Health Notes: January 2017
I cherish the occasional crisp, bright blue and chilly days of January, between weeks of smog and inversion. These days are my beacon of hope for successful New Year’s Resolutions, while the smoggy days bring ruminations of old habits and decisions of the year past. We always have room to be better to ourselves, through awareness in how we breathe, eat, walk, sit, talk and dance, but striving for perfection is not my favorite method.
Set your intention for kindness and…
[mantra for the month]
“Let the light of wisdom into your energy field.” – Daoist monk saying on the goal of meditation.
Ashwagandha reduces serum cortisol levels, indicator of stress
Ashwagandha, withania somnifera, winter cherry, Indian ginseng, or in my book, “wave-your-magic-wandha,” are all names for the ancient herbal Ayurvedic adaptogen, historically used to help with anxiety and sleep and to stabilize blood sugar.
Ashwagandha, a member of the Solanaceae family (along with tomatoes, peppers, deadly nightshade, datura and potatoes) contains a class of over 300 naturally occurring steroids called withanolides. They have demonstrated anti-inflammatory effects, and also positively affect the neural receptors for GABA, a key sleep neurotransmitter. Its most pronounced biochemical effect is its ability to lower baseline cortisol levels, important physiological indicator of stress.

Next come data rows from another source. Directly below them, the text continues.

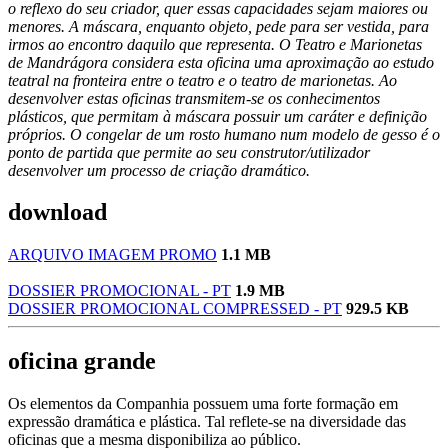
o reflexo do seu criador, quer essas capacidades sejam maiores ou
menores. A máscara, enquanto objeto, pede para ser vestida, para
irmos ao encontro daquilo que representa. O Teatro e Marionetas
de Mandrágora considera esta oficina uma aproximação ao estudo
teatral na fronteira entre o teatro e o teatro de marionetas. Ao
desenvolver estas oficinas transmitem-se os conhecimentos
plásticos, que permitam à máscara possuir um caráter e definição
próprios. O congelar de um rosto humano num modelo de gesso é o
ponto de partida que permite ao seu construtor/utilizador
desenvolver um processo de criação dramático.
download
ARQUIVO IMAGEM PROMO
1.1 MB
DOSSIER PROMOCIONAL - PT
1.9 MB
DOSSIER PROMOCIONAL COMPRESSED - PT
929.5 KB
oficina grande
Os elementos da Companhia possuem uma forte formação em
expressão dramática e plástica. Tal reflete-se na diversidade das
oficinas que a mesma disponibiliza ao público.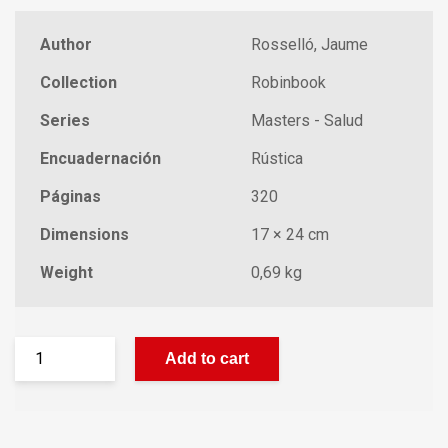
Author
Rosselló, Jaume
Collection
Robinbook
Series
Masters - Salud
Encuadernación
Rústica
Páginas
320
Dimensions
17 × 24 cm
Weight
0,69 kg
Add to cart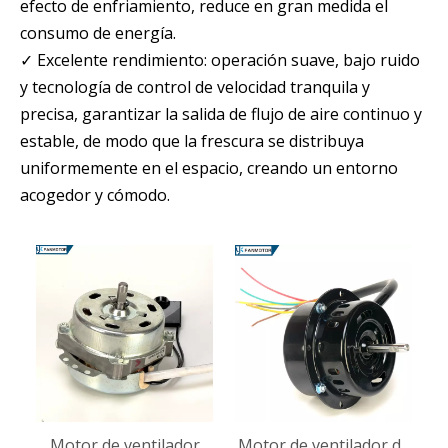
efecto de enfriamiento, reduce en gran medida el
consumo de energía.
✓ Excelente rendimiento: operación suave, bajo ruido
y tecnología de control de velocidad tranquila y
precisa, garantizar la salida de flujo de aire continuo y
estable, de modo que la frescura se distribuya
uniformemente en el espacio, creando un entorno
acogedor y cómodo.
Motor de ventilador
Motor de ventilador de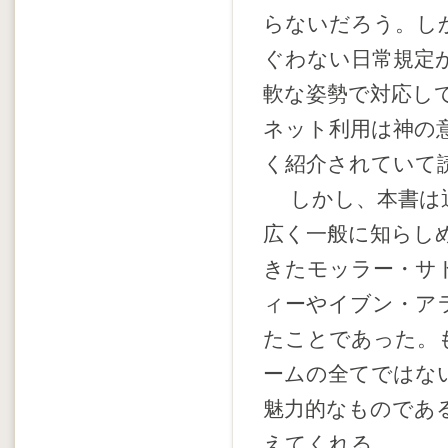
らないだろう。し
ぐわない日常規定
軟な姿勢で対応し
ネット利用は神の
く紹介されていて
しかし、本書は通
広く一般に知らし
きたモッラー・サ
ィーやイブン・ア
たことであった。
ームの全てではな
魅力的なものであ
えてくれる。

In a recent study in Pune, India, participants responded better with ashwaganda than with a placebo, and had a 22% reduction in blood serum cortisol levels after eight weeks of twice-daily 300mg doses of ashwagandha.
Anxiety and poor sleep are a devilish duo, which can lead to stress-related weight gain. The compounding effect of anxiety and poor sleep can affect the brain’s detoxification system, the recently discovered glymphatic system, which functions primarily while we sleep.

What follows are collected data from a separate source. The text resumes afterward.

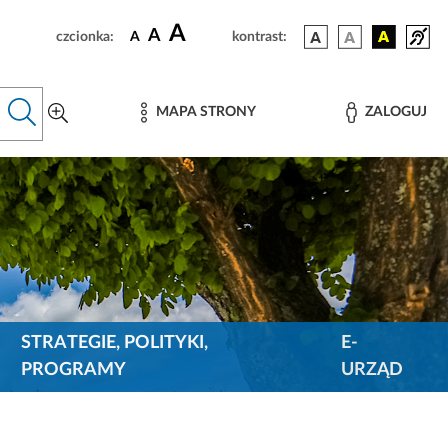
A
A
czcionka:
A
kontrast:
MAPA STRONY
ZALOGUJ
STRATEGIE, POLITYKI,
E-
PROGRAMY
URZĄD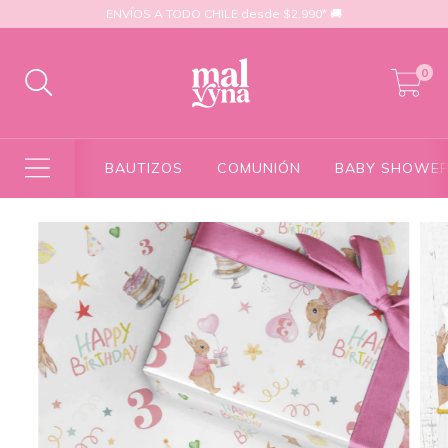
ENVÍOS A TODO CHILE desde $2.990* 🚚
0
BAUTIZOS
COMUNIÓN
BABY SHOWE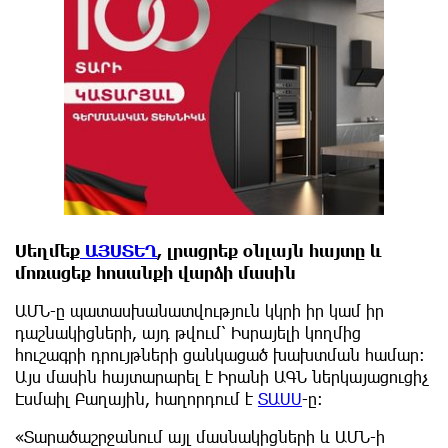
Սեղմեք
ԱՅՍՏԵՂ
, լրացրեք օնլայն հայտը և
մոռացեք հոսանքի վարձի մասին
ԱՄՆ-ը պատասխանատվություն կկրի իր կամ իր
դաշնակիցների, այդ թվում՝ Իսրայելի կողմից
հուշագրի դրույթների ցանկացած խախտման համար։
Այս մասին հայտարարել է Իրանի ԱԳՆ ներկայացուցիչ
Էսմաիլ Բաղային, հաղորդում է
ՏԱՍՍ
-ը:
«Տարածաշրջանում այլ մասնակիցների և ԱՄՆ-ի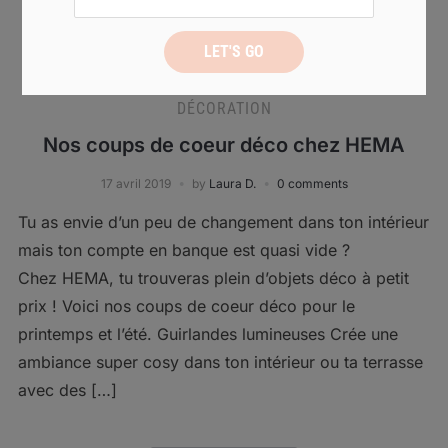
DÉCORATION
Nos coups de coeur déco chez HEMA
17 avril 2019
by
Laura D.
0 comments
Tu as envie d’un peu de changement dans ton intérieur
mais ton compte en banque est quasi vide ?
Chez HEMA, tu trouveras plein d’objets déco à petit
prix ! Voici nos coups de coeur déco pour le
printemps et l’été. Guirlandes lumineuses Crée une
ambiance super cosy dans ton intérieur ou ta terrasse
avec des […]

Look for supplements of ashwagandha root (not the leaves), with more than 5% withanolides. The classic Ayurvedic method is to take 600 mg-1,000mg daily in warm milk.
New diagnostic tool of breath: the Nanoarray can detect 17 diseases in humans
Before blood tests, urine tests and swab tests, healers used their highly tuned observational skills to diagnose patients via smelling, of a patient’s body odor, feces and breath. Now, thousands of years later, technology is being developed to distinguish a unique “breath print” of each disease.

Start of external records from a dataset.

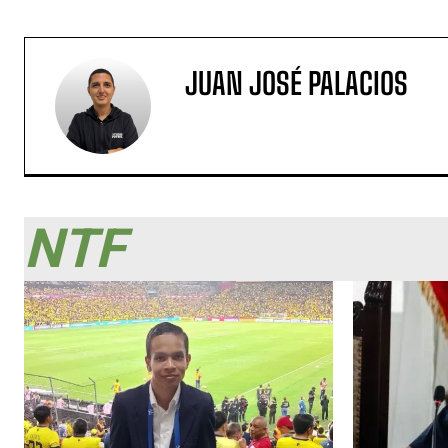
JUAN JOSÉ PALACIOS
NTF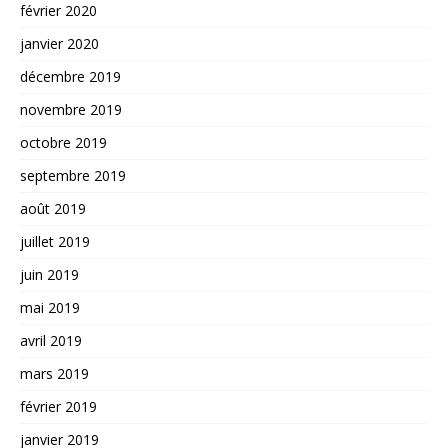
février 2020
janvier 2020
décembre 2019
novembre 2019
octobre 2019
septembre 2019
août 2019
juillet 2019
juin 2019
mai 2019
avril 2019
mars 2019
février 2019
janvier 2019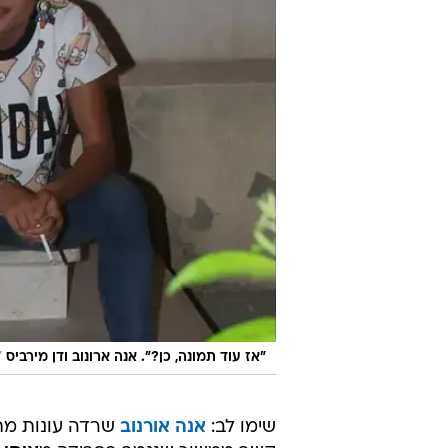
/
"אז עוד תמונה, כן?". אנה ארונוב ודן מירביס
שימו לב:
אנה אורנוב
שרדה עונות מתי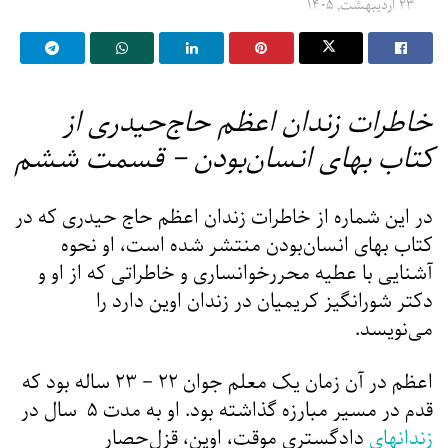
۲۳ اردیبهشت, ۱۴۰۵
خاطرات زندان اعظم حاج‌حیدری از
کتاب بهای انسان‌بودن – قسمت ششم
در این شماره از خاطرات زندان اعظم حاج حیدری که در
کتاب بهای انسان‌بودن منتشر شده است، او نحوه
آشنایی با عطیه محررخوانساری و خاطراتی که از او و
دکتر شورانگیز کریمیان در زندان اوین دارد را
می‌نویسد.
اعظم در آن زمان یک معلم جوان ۲۲ – ۲۳ ساله بود که
قدم در مسیر مبارزه گذاشته بود. او به مدت ۵ سال در
زندانهای
دادگستری موقت، اوین، قزل‌حصار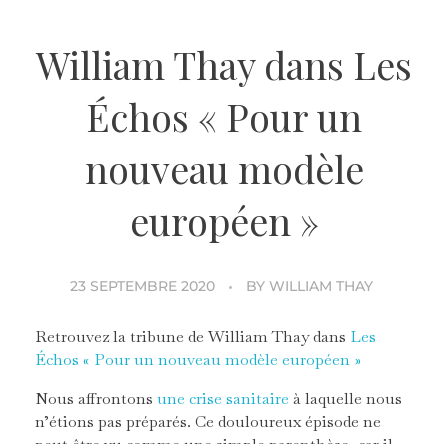
William Thay dans Les
Échos « Pour un
nouveau modèle
européen »
23 SEPTEMBRE 2020
BY
WILLIAM THAY
Retrouvez la tribune de William Thay dans
Les
Échos « Pour un nouveau modèle européen »
Nous affrontons
une crise sanitaire
à laquelle nous
n’étions pas préparés. Ce douloureux épisode ne
peut être vu comme une simple parenthèse, car il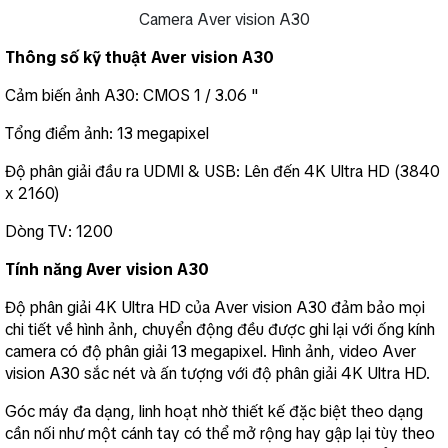
Camera Aver vision A30
Thông số kỹ thuật Aver vision A30
Cảm biến ảnh A30: CMOS 1 / 3.06 "
Tổng điểm ảnh: 13 megapixel
Độ phân giải đầu ra UDMI & USB: Lên đến 4K Ultra HD (3840 
x 2160)
Dòng TV: 1200
Tính năng Aver vision A30
Độ phân giải 4K Ultra HD của Aver vision A30 đảm bảo mọi 
chi tiết về hình ảnh, chuyển động đều được ghi lại với ống kính 
camera có độ phân giải 13 megapixel. Hình ảnh, video Aver 
vision A30 sắc nét và ấn tượng với độ phân giải 4K Ultra HD.
Góc máy đa dạng, linh hoạt nhờ thiết kế đặc biệt theo dạng 
cần nối như một cánh tay có thể mở rộng hay gập lại tùy theo 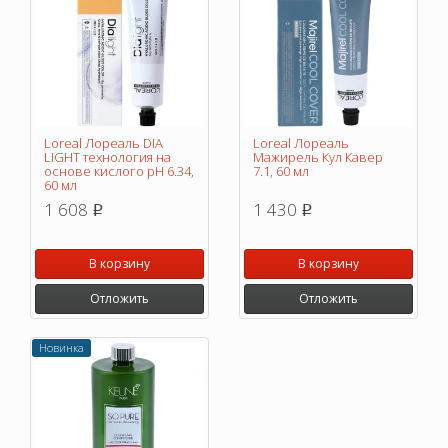
Loreal Лореаль DIA
Loreal Лореаль
LIGHT технология на
Мажирель Кул Кавер
основе кислого pH 6.34,
7.1, 60 мл
60 мл
1 608
1 430
p
p
В корзину
В корзину
Отложить
Отложить
Новинка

Breath consists of combinations of oxygen, nitrogen, carbon dioxide and over 100 volatile components. Of these, 13 of the exhaled chemical species were identified in various combinations with 17 certain diseases.
Researchers from Israel, France, the USA, Latvia and China have collaborated on this groundbreaking technology, using breath samples of over 1,400 healthy and sick people. Initial studies indicate that the artificially intelligent nanoarray was 86% accurate, and presence of one disease would not rule out the detection of others. This is a huge step in the direction of affordable and easy-to-use tools to detect diseases, especially of the targeted cancerous, inflammatory and neurological diseases of this study.
Risk for cardiovascular events identified with low vitamin D levels
Vitamin D deficiency, a rising trend in Americans, especially among older women, was shown in a 2015 study by researchers at Salt Lake City’s Intermountain Medical Center (IHC) Heart Institute to correlate with heart health. Assessment for vitamin D levels can be determined through a simple blood test.
The normal level for vitamin D serum is about 30 nanograms per milliliter (ng/ml). IHC’s Dr. J. Brent Muhlestein, co-director of cardiovascular research, found that people with serum vitamin D levels levels below 15 ng/ml have a higher rate of cardiovascular events, compared to those with levels above 15 ng/ml. This conclusion was found from following over 41,000 patients and correlating their vitamin D levels with risk of cardiovascular events.
Dosage is important, as shown in a recent study led by H. Paulson, ND, FABNO (Fellow of the American Board of Naturopathic Oncology). The effect of high-dose vitamin D3 supplementation (4,000 IU daily) was compared to low-dose vitamin D3 (400 IU daily), by measuring cell-mediated immune response, an indicator of T cells being activated to target and destroy infected cells. The higher dosage of vitamin D3 had a significant effect on fewer immune responses after just two months of supplementation, compared to insignificant increase of the low-dosage group.
Humans synthesize vitamin D from sun exposure and consuming fish, fish liver oils, egg yolks and some dairy and grain products. “This study sheds new light and direction on which patients might best benefit from taking vitamin D supplements,” Dr. Muhlestein concludes.